:: RECORD EXCERPTS

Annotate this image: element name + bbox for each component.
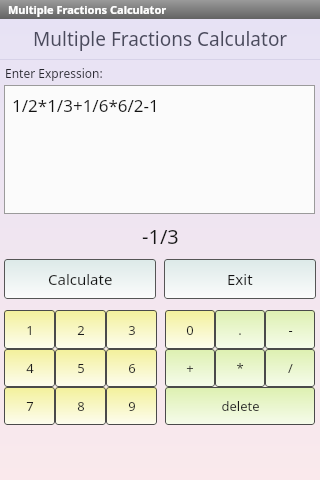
staticText: .: [238, 321, 242, 339]
staticText: *: [236, 359, 244, 377]
staticText: Enter Expression:: [5, 65, 103, 81]
staticText: 1: [26, 321, 34, 339]
button[interactable]: 1/2*1/3+1/6*6/2-1: [4, 85, 315, 214]
staticText: /: [288, 359, 293, 377]
staticText: 9: [128, 397, 136, 415]
button[interactable]: 7: [4, 387, 55, 425]
button[interactable]: 3: [106, 310, 157, 349]
button[interactable]: *: [215, 349, 265, 387]
button[interactable]: 4: [4, 349, 55, 387]
staticText: 2: [77, 321, 85, 339]
button[interactable]: 8: [55, 387, 106, 425]
staticText: delete: [221, 397, 260, 415]
staticText: Calculate: [48, 269, 113, 289]
staticText: 8: [77, 397, 85, 415]
button[interactable]: +: [165, 349, 215, 387]
button[interactable]: 6: [106, 349, 157, 387]
staticText: 1/2*1/3+1/6*6/2-1: [12, 94, 159, 117]
staticText: -: [288, 321, 293, 339]
button[interactable]: delete: [165, 387, 315, 425]
button[interactable]: 1: [4, 310, 55, 349]
button[interactable]: 5: [55, 349, 106, 387]
staticText: Exit: [227, 269, 253, 289]
button[interactable]: Calculate: [4, 259, 156, 299]
staticText: 0: [186, 321, 194, 339]
staticText: 4: [26, 359, 34, 377]
staticText: 7: [26, 397, 34, 415]
staticText: Multiple Fractions Calculator: [8, 2, 167, 17]
staticText: 6: [128, 359, 136, 377]
staticText: 5: [77, 359, 85, 377]
button[interactable]: Exit: [164, 259, 316, 299]
button[interactable]: -: [265, 310, 315, 349]
staticText: +: [186, 359, 194, 377]
button[interactable]: .: [215, 310, 265, 349]
button[interactable]: 9: [106, 387, 157, 425]
button[interactable]: 0: [165, 310, 215, 349]
button[interactable]: /: [265, 349, 315, 387]
staticText: Multiple Fractions Calculator: [33, 26, 288, 52]
button[interactable]: 2: [55, 310, 106, 349]
staticText: 3: [128, 321, 136, 339]
staticText: -1/3: [142, 223, 179, 250]
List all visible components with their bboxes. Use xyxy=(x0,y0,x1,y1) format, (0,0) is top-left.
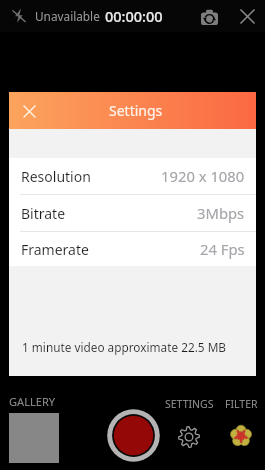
staticText: 00:00:00 xyxy=(105,6,163,26)
staticText: Framerate xyxy=(21,240,89,259)
staticText: FILTER xyxy=(225,397,258,411)
staticText: Settings xyxy=(109,101,163,120)
button[interactable]: SETTINGS xyxy=(163,397,215,453)
button[interactable]: Resolution xyxy=(9,158,256,194)
button[interactable]: Switch camera xyxy=(196,3,222,29)
staticText: SETTINGS xyxy=(165,397,214,411)
staticText: Resolution xyxy=(21,167,91,186)
button[interactable]: GALLERY xyxy=(9,394,59,463)
button[interactable]: Flash off xyxy=(6,3,32,29)
button[interactable]: Close settings xyxy=(14,96,44,126)
staticText: 3Mbps xyxy=(197,203,245,223)
staticText: GALLERY xyxy=(9,394,56,409)
staticText: 1 minute video approximate 22.5 MB xyxy=(22,339,227,355)
button[interactable]: Record xyxy=(107,409,160,462)
staticText: Bitrate xyxy=(21,204,66,223)
button[interactable]: Close xyxy=(234,3,260,29)
button[interactable]: Bitrate xyxy=(9,195,256,231)
button[interactable]: FILTER xyxy=(222,397,260,453)
staticText: 1920 x 1080 xyxy=(161,166,245,186)
staticText: 24 Fps xyxy=(200,239,245,259)
button[interactable]: Framerate xyxy=(9,232,256,266)
staticText: Unavailable xyxy=(35,8,100,24)
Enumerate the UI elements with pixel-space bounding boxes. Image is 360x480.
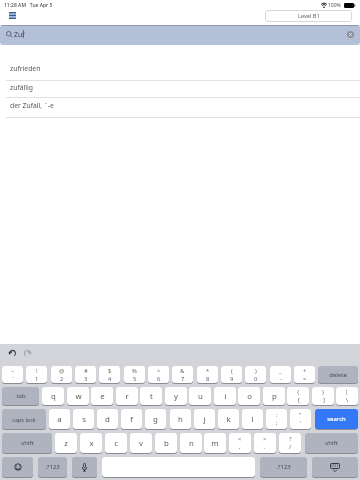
button[interactable]: shift (305, 433, 358, 453)
staticText: ; (276, 419, 278, 427)
button[interactable] (72, 457, 97, 477)
staticText: f (130, 414, 133, 425)
button[interactable]: .?123 (38, 457, 67, 477)
button[interactable] (2, 457, 33, 477)
button[interactable]: Level B1 (265, 10, 352, 22)
button[interactable]: _ (270, 366, 291, 383)
button[interactable]: a (49, 409, 70, 429)
button[interactable]: $ (99, 366, 120, 383)
button[interactable] (0, 81, 360, 98)
button[interactable]: { (287, 387, 309, 405)
staticText: _ (279, 367, 282, 375)
staticText: ! (36, 367, 38, 375)
button[interactable]: ! (26, 366, 47, 383)
button[interactable]: Zuf (0, 25, 360, 45)
button[interactable]: < (229, 433, 251, 453)
staticText: q (51, 391, 56, 402)
button[interactable]: > (254, 433, 276, 453)
staticText: Level B1 (298, 12, 320, 20)
button[interactable]: * (197, 366, 218, 383)
staticText: : (276, 411, 278, 419)
button[interactable]: tab (2, 387, 39, 405)
button[interactable]: + (294, 366, 315, 383)
staticText: tab (16, 392, 26, 400)
button[interactable]: g (145, 409, 166, 429)
button[interactable]: " (290, 409, 311, 429)
button[interactable]: .?123 (260, 457, 307, 477)
button[interactable]: s (73, 409, 94, 429)
staticText: ' (300, 419, 302, 427)
button[interactable]: r (116, 387, 138, 405)
button[interactable]: e (91, 387, 113, 405)
staticText: shift (325, 439, 338, 447)
staticText: ] (323, 396, 325, 404)
button[interactable]: y (165, 387, 187, 405)
button[interactable]: & (172, 366, 193, 383)
staticText: 2 (60, 375, 64, 383)
button[interactable] (6, 9, 18, 21)
staticText: # (84, 367, 88, 375)
staticText: h (178, 414, 183, 425)
staticText: d (105, 414, 110, 425)
staticText: shift (21, 439, 34, 447)
button[interactable]: ^ (148, 366, 169, 383)
staticText: m (211, 438, 219, 449)
staticText: = (303, 375, 307, 383)
button[interactable]: j (194, 409, 215, 429)
staticText: n (189, 438, 194, 449)
button[interactable]: | (336, 387, 358, 405)
staticText: 3 (84, 375, 88, 383)
button[interactable]: ) (245, 366, 266, 383)
button[interactable]: q (42, 387, 64, 405)
button[interactable]: t (140, 387, 162, 405)
staticText: c (114, 438, 118, 449)
button[interactable]: @ (51, 366, 72, 383)
button[interactable]: l (242, 409, 263, 429)
button[interactable]: d (97, 409, 118, 429)
button[interactable] (0, 45, 360, 81)
staticText: x (89, 438, 94, 449)
staticText: o (247, 391, 252, 402)
staticText: < (238, 435, 242, 443)
button[interactable]: w (67, 387, 89, 405)
staticText: caps lock (12, 416, 36, 423)
button[interactable] (312, 457, 358, 477)
button[interactable]: m (204, 433, 226, 453)
staticText: .?123 (45, 463, 60, 471)
button[interactable]: x (80, 433, 102, 453)
staticText: ) (255, 367, 257, 375)
button[interactable]: : (266, 409, 287, 429)
button[interactable]: n (180, 433, 202, 453)
staticText: } (322, 388, 325, 396)
button[interactable]: k (218, 409, 239, 429)
staticText: \ (346, 396, 349, 404)
button[interactable]: b (155, 433, 177, 453)
button[interactable]: ( (221, 366, 242, 383)
staticText: zufällig (10, 83, 33, 92)
button[interactable]: f (121, 409, 142, 429)
button[interactable]: } (312, 387, 334, 405)
button[interactable]: ~ (2, 366, 23, 383)
button[interactable]: % (124, 366, 145, 383)
staticText: delete (329, 371, 347, 379)
button[interactable]: h (170, 409, 191, 429)
button[interactable]: i (214, 387, 236, 405)
staticText: 0 (254, 375, 258, 383)
button[interactable]: o (238, 387, 260, 405)
button[interactable]: # (75, 366, 96, 383)
button[interactable]: u (189, 387, 211, 405)
button[interactable] (0, 98, 360, 118)
button[interactable]: c (105, 433, 127, 453)
button[interactable]: z (55, 433, 77, 453)
staticText: @ (59, 367, 65, 375)
button[interactable]: shift (2, 433, 52, 453)
button[interactable]: p (263, 387, 285, 405)
button[interactable]: search (315, 409, 358, 429)
button[interactable]: v (130, 433, 152, 453)
button[interactable]: ? (279, 433, 301, 453)
button[interactable]: caps lock (2, 409, 46, 429)
staticText: 6 (157, 375, 161, 383)
staticText: ? (289, 435, 292, 443)
button[interactable]: delete (318, 366, 358, 383)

::::

Copy out every line in the records where the word "Exit" is found.

### [TASK RESULT]
staticText: Exit: [227, 269, 253, 289]
button[interactable]: Exit: [164, 259, 316, 299]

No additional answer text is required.